Fiji's Prime Minister, Frank Bainimarama, has defended the detention of six prominent Fijians over the weekend.
National Federation Party (NFP) leader Biman Prasad, Sitiveni Rabuka - the leader of largest opposition party Sodelpa, Fiji Council of Trade Unions general secretary Attar Singh, academic and former politician Tupeni Baba, and Jone Dakavula from the organisation Pacific Dialogue were all detained by the police on Saturday, apparently over a public meeting held last week to discuss the constitution.
Fiji Labour Party leader and former prime minister Mahendra Chaudhry, returned to Suva and handed himself in to police and was released from police custody also without charge.
Mr Bainimarama said it was disappointing that elements of the international community, without any objectivity, had issued statements of concern about the detention and questioning of Fijians who had allegedly contravened the country's laws.
The prime minister said the Public Order Act required any group wanting to hold a public meeting to apply for a police permit before the proposed event and this had not happened.
He said none of the human rights of the people who were detained had been breached.
But the leader of the opposition, Ro Teimumu Kepa, said Mr Bainimarama's ruling Fiji First Party can meet whenever it wants and does not have to apply for permits.
Fiji Police have alleged the men, who say they were holding a private meeting, may have been discussing an issue that threatened the country's security.
They were all released after about 30 hours in custody and so far no charges have been brought.
As the Fiji parliament resumed today the main opposition party, SODELPA, wore black ribbons as a protest.
The party wanted to highlight its anger about the actions of the government, including the use of draconian decrees issued by the former military led regime.

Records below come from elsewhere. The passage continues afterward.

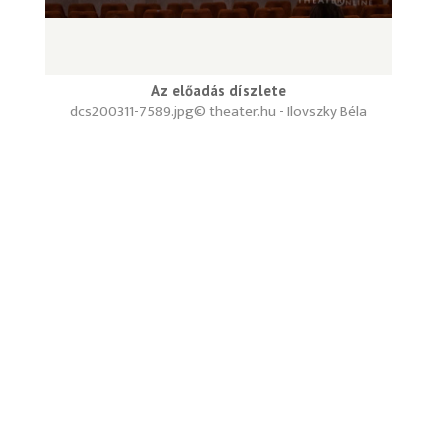
Az előadás díszlete
dcs200311-7589.jpg
© theater.hu - Ilovszky Béla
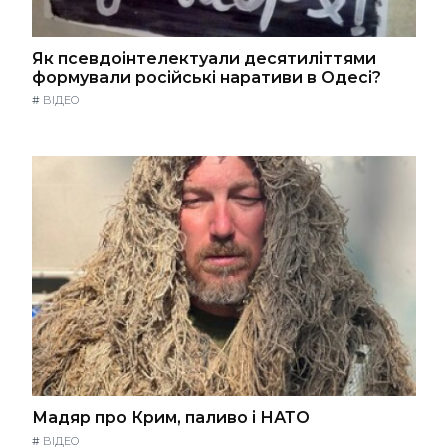
Як псевдоінтелектуали десятиліттями
формували російські наративи в Одесі?
#
ВІДЕО
Мадяр про Крим, паливо і НАТО
#
ВІДЕО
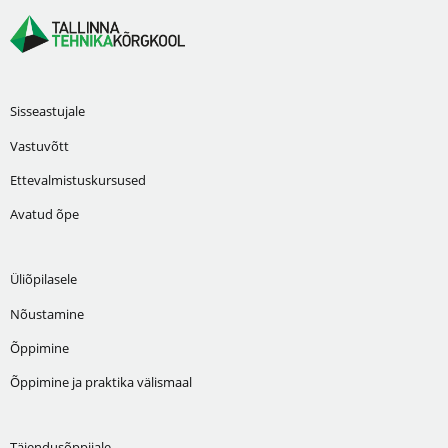
Sisseastujale
Vastuvõtt
Ettevalmistuskursused
Avatud õpe
Üliõpilasele
Nõustamine
Õppimine
Õppimine ja praktika välismaal
Täiendusõppijale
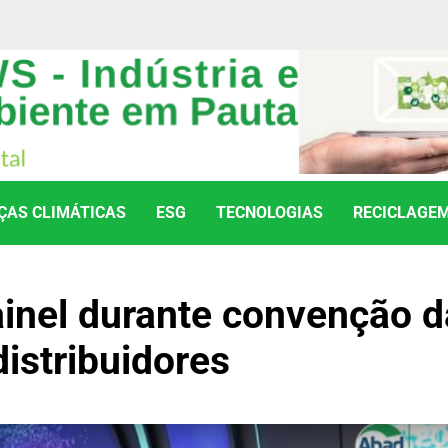
AS CLIMÁTICAS
ESG
TECNOLOGIAS
RECICLAGE
inel durante convenção d
distribuidores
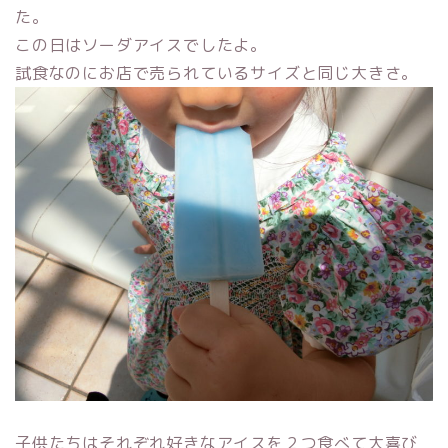
た。
この日はソーダアイスでしたよ。
試食なのにお店で売られているサイズと同じ大きさ。
子供たちはそれぞれ好きなアイスを２つ食べて大喜び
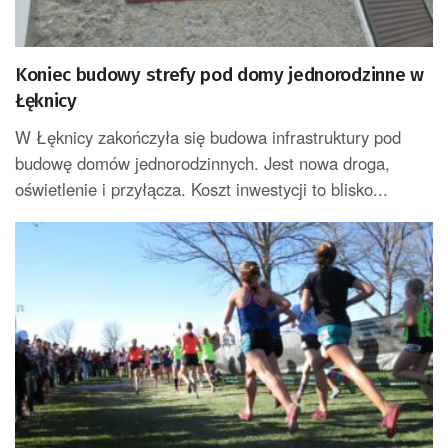
Koniec budowy strefy pod domy jednorodzinne w
Łęknicy
W Łęknicy zakończyła się budowa infrastruktury pod
budowę domów jednorodzinnych. Jest nowa droga,
oświetlenie i przyłącza. Koszt inwestycji to blisko...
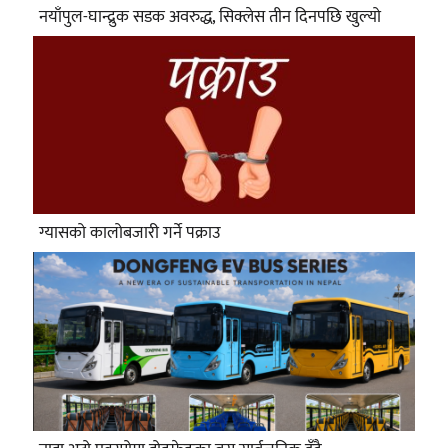
नयाँपुल-घान्द्रुक सडक अवरुद्ध, सिक्लेस तीन दिनपछि खुल्यो
ग्यासको कालोबजारी गर्ने पक्राउ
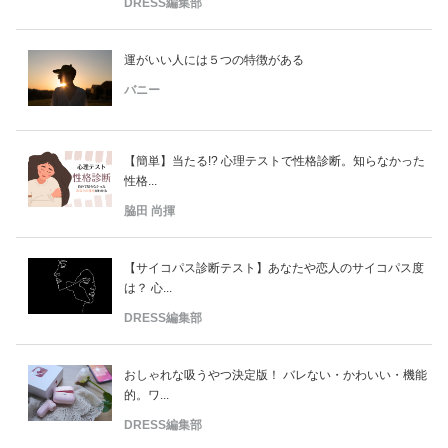
DRESS編集部
運がいい人には５つの特徴がある
バニー
【簡単】当たる!? 心理テストで性格診断。知らなかった
性格...
脇田 尚揮
【サイコパス診断テスト】あなたや恋人のサイコパス度
は？ 心...
DRESS編集部
おしゃれな吸うやつ決定版！ バレない・かわいい・機能
的。ワ...
DRESS編集部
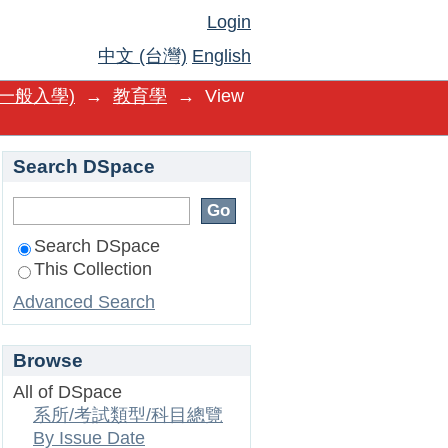
Login
中文 (台灣)
English
一般入學)
→
教育學
→
View
Search DSpace
Search DSpace
This Collection
Advanced Search
Browse
All of DSpace
系所/考試類型/科目總覽
By Issue Date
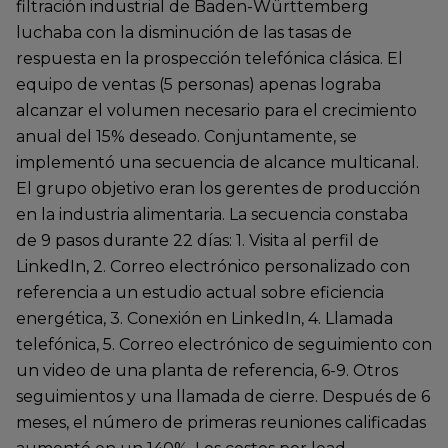
filtración industrial de Baden-Württemberg
luchaba con la disminución de las tasas de
respuesta en la prospección telefónica clásica. El
equipo de ventas (5 personas) apenas lograba
alcanzar el volumen necesario para el crecimiento
anual del 15% deseado. Conjuntamente, se
implementó una secuencia de alcance multicanal.
El grupo objetivo eran los gerentes de producción
en la industria alimentaria. La secuencia constaba
de 9 pasos durante 22 días: 1. Visita al perfil de
LinkedIn, 2. Correo electrónico personalizado con
referencia a un estudio actual sobre eficiencia
energética, 3. Conexión en LinkedIn, 4. Llamada
telefónica, 5. Correo electrónico de seguimiento con
un video de una planta de referencia, 6-9. Otros
seguimientos y una llamada de cierre. Después de 6
meses, el número de primeras reuniones calificadas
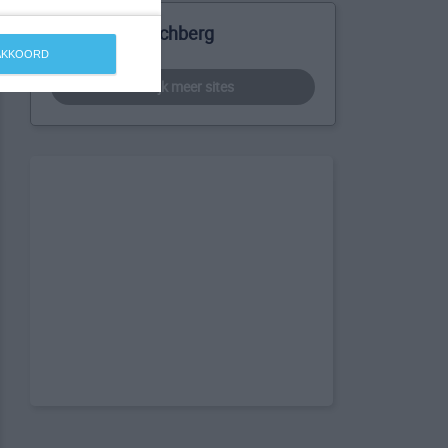
Meer over Höchberg
 AKKOORD
bekijk meer sites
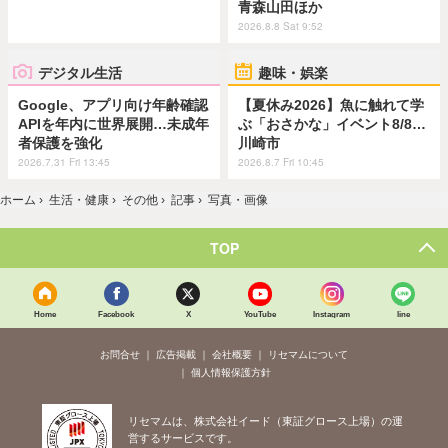
青森山田ほか
2026.8.8 Sat 9:52
デジタル生活
趣味・娯楽
Google、アプリ向け年齢確認
【夏休み2026】魚に触れて学
APIを年内に世界展開…未成年
ぶ「おさかな」イベント8/8…
者保護を強化
川崎市
2026.7.31 Fri 13:45
2026.8.7 Fri 10:45
ホーム
›
生活・健康
›
その他
›
記事
›
写真・画像
TOP
Home
Facebook
X
YouTube
Instagram
line
お問合せ
広告掲載
会社概要
リセマムについて
個人情報保護方針
リセマムは、株式会社イード（東証グロース上場）の運
営するサービスです。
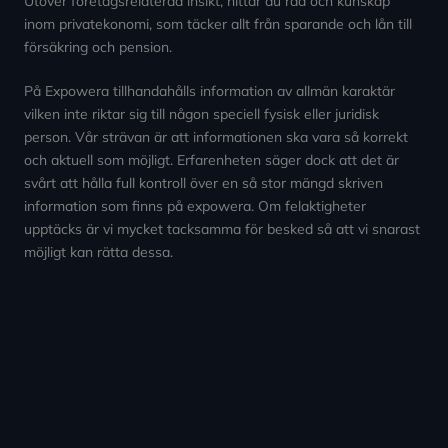
Utöver företagsrelaterad insikt, hittar du råd och kunskap
inom privatekonomi, som täcker allt från sparande och lån till
försäkring och pension.
På Expowera tillhandahålls information av allmän karaktär
vilken inte riktar sig till någon speciell fysisk eller juridisk
person. Vår strävan är att informationen ska vara så korrekt
och aktuell som möjligt. Erfarenheten säger dock att det är
svårt att hålla full kontroll över en så stor mängd skriven
information som finns på expowera. Om felaktigheter
upptäcks är vi mycket tacksamma för besked så att vi snarast
möjligt kan rätta dessa.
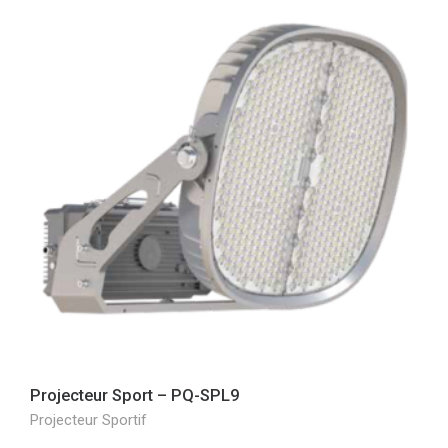
Projecteur Sport – PQ-SPL9
Projecteur Sportif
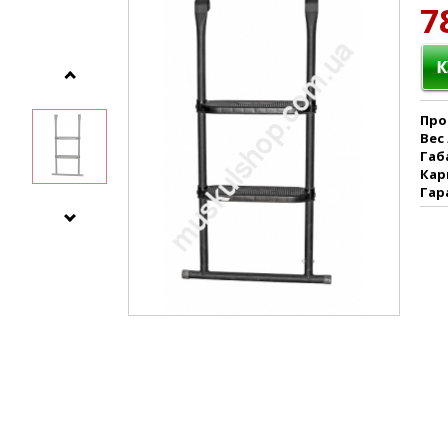
7
Про
Вес
Габ
Кар
Гар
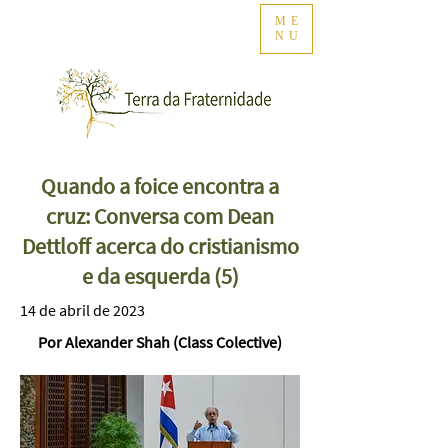
ME
NU
Quando a foice encontra a
cruz: Conversa com Dean
Dettloff acerca do cristianismo
e da esquerda (5)
14 de abril de 2023
Por Alexander Shah (Class Colective)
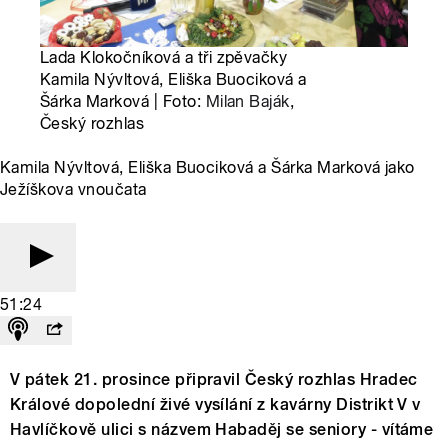
Lada Klokočníková a tři zpěvačky
Kamila Nývltová, Eliška Buociková a
Šárka Marková | Foto:
Milan Baják
,
Český rozhlas
Kamila Nývltová, Eliška Buociková a Šárka Marková jako
Ježíškova vnoučata
51:24
V pátek 21. prosince připravil Český rozhlas Hradec
Králové dopolední živé vysílání z kavárny Distrikt V v
Havlíčkově ulici s názvem Habaděj se seniory - vítáme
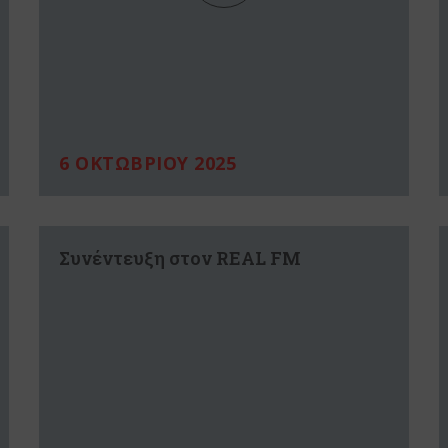
6 ΟΚΤΩΒΡΙΟΥ 2025
Συνέντευξη στον REAL FM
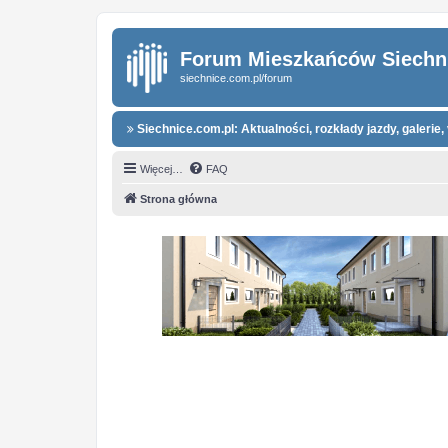
Forum Mieszkańców Siechn
siechnice.com.pl/forum
Siechnice.com.pl: Aktualności, rozkłady jazdy, galerie, 
Więcej…
FAQ
Strona główna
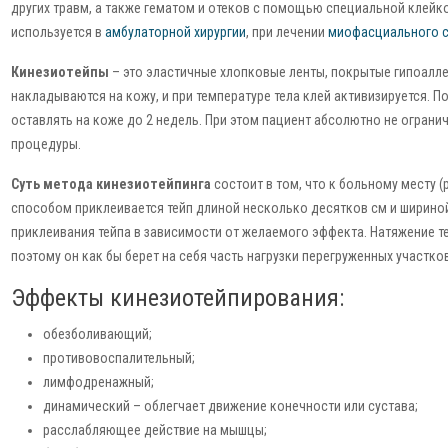
других травм, а также гематом и отеков с помощью специальной клейко
используется в
амбулаторной хирургии
, при лечении
миофасциального 
Кинезиотейпы
– это эластичные хлопковые ленты, покрытые гипоалл
накладываются на кожу, и при температуре тела клей активизируется. 
оставлять на коже до 2 недель. При этом пациент абсолютно не ограни
процедуры.
Суть метода кинезиотейпинга
состоит в том, что к больному месту 
способом приклеивается тейп длиной несколько десятков см и шириной
приклеивания тейпа в зависимости от желаемого эффекта. Натяжение т
поэтому он как бы берет на себя часть нагрузки перегруженных участков
Эффекты кинезиотейпирования:
обезболивающий;
противовоспалительный;
лимфодренажный;
динамический – облегчает движение конечности или сустава;
расслабляющее действие на мышцы;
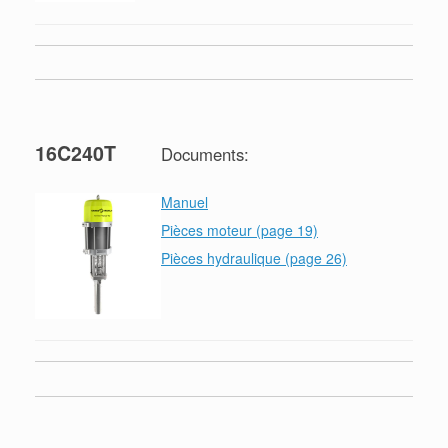
16C240T
Documents:
Manuel
Pièces moteur (page 19)
Pièces hydraulique (page 26)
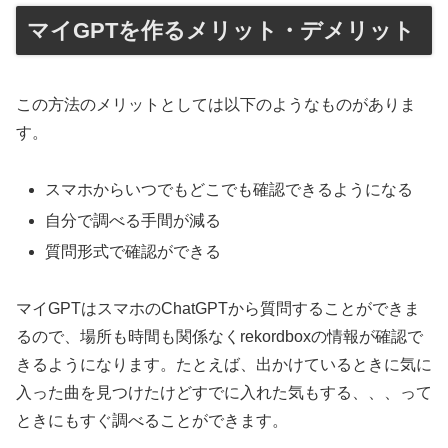
マイGPTを作るメリット・デメリット
この方法のメリットとしては以下のようなものがありま
す。
スマホからいつでもどこでも確認できるようになる
自分で調べる手間が減る
質問形式で確認ができる
マイGPTはスマホのChatGPTから質問することができま
るので、場所も時間も関係なくrekordboxの情報が確認で
きるようになります。たとえば、出かけているときに気に
入った曲を見つけたけどすでに入れた気もする、、、って
ときにもすぐ調べることができます。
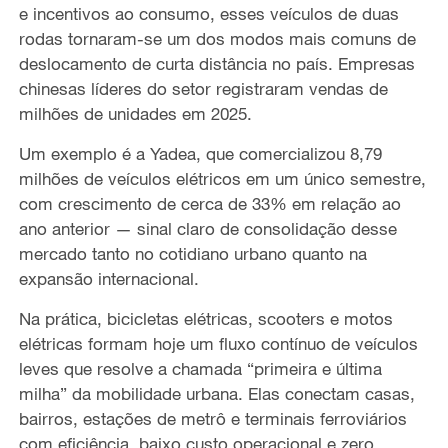
e incentivos ao consumo, esses veículos de duas
rodas tornaram-se um dos modos mais comuns de
deslocamento de curta distância no país. Empresas
chinesas líderes do setor registraram vendas de
milhões de unidades em 2025.
Um exemplo é a Yadea, que comercializou 8,79
milhões de veículos elétricos em um único semestre,
com crescimento de cerca de 33% em relação ao
ano anterior — sinal claro de consolidação desse
mercado tanto no cotidiano urbano quanto na
expansão internacional.
Na prática, bicicletas elétricas, scooters e motos
elétricas formam hoje um fluxo contínuo de veículos
leves que resolve a chamada “primeira e última
milha” da mobilidade urbana. Elas conectam casas,
bairros, estações de metrô e terminais ferroviários
com eficiência, baixo custo operacional e zero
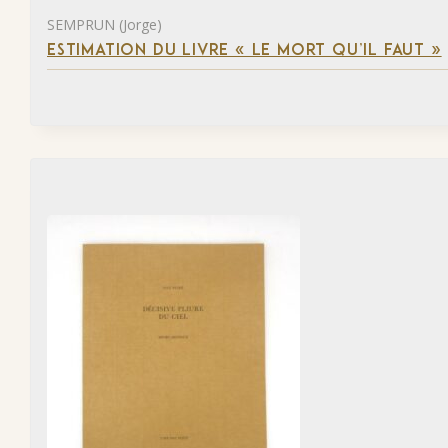
SEMPRUN (Jorge)
ESTIMATION DU LIVRE « LE MORT QU’IL FAUT »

Ro Teimumu Kepa said the weekend arrests were just the latest of their concerns.
Our concern is that after the elections the belief was that we were now living in a democracy where there is no longer the dictatorship that we had experienced over the last eight years. Two yers later, we have realised, you know, in the last two years here in parliament, that there are decrees very much in place.
Meanwhile the other opposition party with seats in parliament, the National Federation Party, said it boycotted the first day of the new parliament session because of the continuing political persecution of the opposition and the draconian muzzling of free speech and assembly.
For this reason its two eligible MPs sat out the first day.
The NFP's president Tupou Draunidalo, who is suspended from parliament, said as well as the weekend's detention, they wanted to remind people about the amendment of Standing Orders, including the removal of the NFP's Biman Prasad as chair of the Public Accounts Committee.
She said another concern was the government's fast tracking of legislation which did not allow proper scrutiny by parliament.